Dördüncü Bölüm
EURYDICE: FERYAT
Eurydice, hayalde gibiydi. Çiçekler açmıştı, yemyeşildi her yer- Doğa yeniden gülümsüyor, sevdiği adamla olan birlikteliğini onunla kutluyordu adeta. Belki de Demeter ondan nefret etmiyordu, belki de Olympos bir defa olsun onun mutlu olmasına izin verecekti.
Etrafı dostlarıyla çevrili bir şekilde kadeh kaldırırken aklında yalnızca sevdiği adam yoktu. Kız kardeşim burada olsaydı, diye düşündü. Kız kardeşi onunla değildi. Kız kardeşi, ondan alınmıştı. Bir yanını tamamlamış olsa da bir yanı hala eskisi kadar buruk ve eksikti.
Kulaklarında bir kez daha sevdiği adamın çaldığı melodiler yankılanıyordu. Kendi canı kadar sevdiği adamın ezgisi güçlüydü, sesi kuvvetli. Müziği kalbinin en derinlerinde hissetti Eurydice, müzik ruhunun alevini harladı adeta.
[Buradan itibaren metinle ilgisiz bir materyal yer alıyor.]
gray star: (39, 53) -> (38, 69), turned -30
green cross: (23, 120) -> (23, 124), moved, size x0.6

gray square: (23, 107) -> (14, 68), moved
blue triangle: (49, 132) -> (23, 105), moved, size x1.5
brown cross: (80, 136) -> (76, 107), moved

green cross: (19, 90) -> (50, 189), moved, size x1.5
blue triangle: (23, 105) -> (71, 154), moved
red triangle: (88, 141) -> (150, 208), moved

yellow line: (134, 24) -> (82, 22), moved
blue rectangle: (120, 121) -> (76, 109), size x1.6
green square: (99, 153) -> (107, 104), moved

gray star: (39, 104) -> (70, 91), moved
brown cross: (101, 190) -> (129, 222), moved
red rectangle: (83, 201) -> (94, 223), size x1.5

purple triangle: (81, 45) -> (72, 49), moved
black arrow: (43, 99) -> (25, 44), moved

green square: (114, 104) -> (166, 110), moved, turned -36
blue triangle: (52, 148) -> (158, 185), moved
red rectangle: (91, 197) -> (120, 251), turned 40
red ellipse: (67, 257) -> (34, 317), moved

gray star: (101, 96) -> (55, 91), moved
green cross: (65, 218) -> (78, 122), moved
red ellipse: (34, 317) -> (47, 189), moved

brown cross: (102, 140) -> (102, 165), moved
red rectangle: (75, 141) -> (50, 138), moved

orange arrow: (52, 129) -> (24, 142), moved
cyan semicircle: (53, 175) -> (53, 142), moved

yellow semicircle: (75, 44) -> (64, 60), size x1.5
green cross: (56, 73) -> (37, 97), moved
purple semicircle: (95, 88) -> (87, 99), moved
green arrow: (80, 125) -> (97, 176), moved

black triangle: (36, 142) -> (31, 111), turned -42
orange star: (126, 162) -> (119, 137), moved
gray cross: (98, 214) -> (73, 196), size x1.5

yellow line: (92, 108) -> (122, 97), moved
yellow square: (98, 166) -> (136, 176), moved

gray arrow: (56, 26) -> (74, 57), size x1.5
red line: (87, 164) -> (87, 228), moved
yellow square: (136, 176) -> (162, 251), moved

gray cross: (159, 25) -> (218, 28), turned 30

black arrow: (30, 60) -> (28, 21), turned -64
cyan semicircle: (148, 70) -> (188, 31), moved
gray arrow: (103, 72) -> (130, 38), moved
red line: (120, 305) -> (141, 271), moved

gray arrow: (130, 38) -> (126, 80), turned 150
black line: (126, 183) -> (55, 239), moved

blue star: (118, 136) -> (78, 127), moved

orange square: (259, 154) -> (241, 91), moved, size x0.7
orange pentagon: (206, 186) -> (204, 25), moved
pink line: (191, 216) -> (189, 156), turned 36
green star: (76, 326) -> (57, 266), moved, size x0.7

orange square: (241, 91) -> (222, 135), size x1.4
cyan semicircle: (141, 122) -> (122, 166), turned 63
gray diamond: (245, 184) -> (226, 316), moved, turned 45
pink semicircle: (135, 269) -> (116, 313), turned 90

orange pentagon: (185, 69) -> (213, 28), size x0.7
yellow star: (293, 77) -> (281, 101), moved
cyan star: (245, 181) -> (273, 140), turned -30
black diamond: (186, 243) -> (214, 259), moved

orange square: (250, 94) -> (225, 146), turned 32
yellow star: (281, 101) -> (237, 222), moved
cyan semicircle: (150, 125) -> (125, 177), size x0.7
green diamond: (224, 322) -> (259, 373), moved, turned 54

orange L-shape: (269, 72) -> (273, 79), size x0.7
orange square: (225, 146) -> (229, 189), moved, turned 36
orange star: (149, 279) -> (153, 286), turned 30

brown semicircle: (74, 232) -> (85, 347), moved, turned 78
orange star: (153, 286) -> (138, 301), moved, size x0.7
Sevgilisinin, kalbini rahatlatan müziğini dinlerken Eurydice, kız kardeşinin izini bir anlığına olsun kafasından uzaklaştırmak ister gibi bahar tacıyla ve çiçeklerle süslenmiş başını salladı ve sevdiği adamın yanağına eğilerek hafif bir öpücük kondurdu.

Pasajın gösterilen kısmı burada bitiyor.